SZ 26.07.2026
15:59 Uhr

Antarktis-Tourismus: „Man wollte einfach nur weinen. Aber alle Gäste jubelten.“


Vertriebene Robben, Freude über schmelzende Gletscher: Reiseleiter berichten anonym, wie sich manche Touristen in der Antarktis aufführen.

Antarktis-Tourismus: „Man wollte einfach nur weinen. Aber alle Gäste jubelten.“
Ein Trip in die Antarktis gilt, vielleicht abgesehen von einem Flug ins All, als klimaschädlichste Form des Reisens. Juan Barreto/AFP

Ein Ort des Friedens und der Wissenschaft soll die Antarktis sein, so sieht es der vor mehr als 60 Jahren in Kraft getretene Antarktis-Vertrag vor. Allerdings sind Forscher auf dem Südkontinent seit Langem in der Unterzahl, und mit der Ruhe ist es auch vorbei: Mehr als 110 000 Touristen besuchen mittlerweile in jeder Saison die Antarktis, 20 Mal so viele wie Anfang der 1990er.
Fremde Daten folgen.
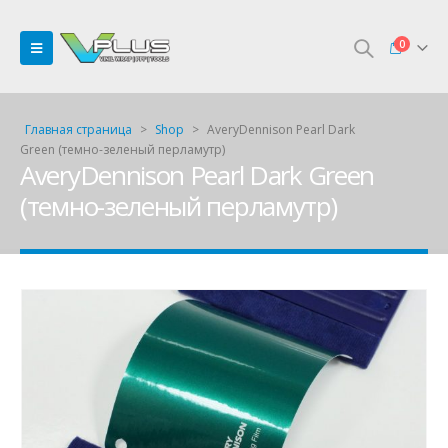
0
Главная страница
>
Shop
>
AveryDennison Pearl Dark
Green (темно-зеленый перламутр)
AveryDennison Pearl Dark Green
(темно-зеленый перламутр)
Sie landen mit dem Flugzeug oder kommen auf Kreuzfahrtschiffen, manche mit der eigenen Yacht. Sie fahren Ski in den Bergen oder Stand-up-Paddle in den Buchten, schnorcheln, fliegen Gleitschirm oder düsen auf Schneemobilen Richtung Südpol. Für rund 20 000 Euro kann man in der Antarktis einen Marathon laufen.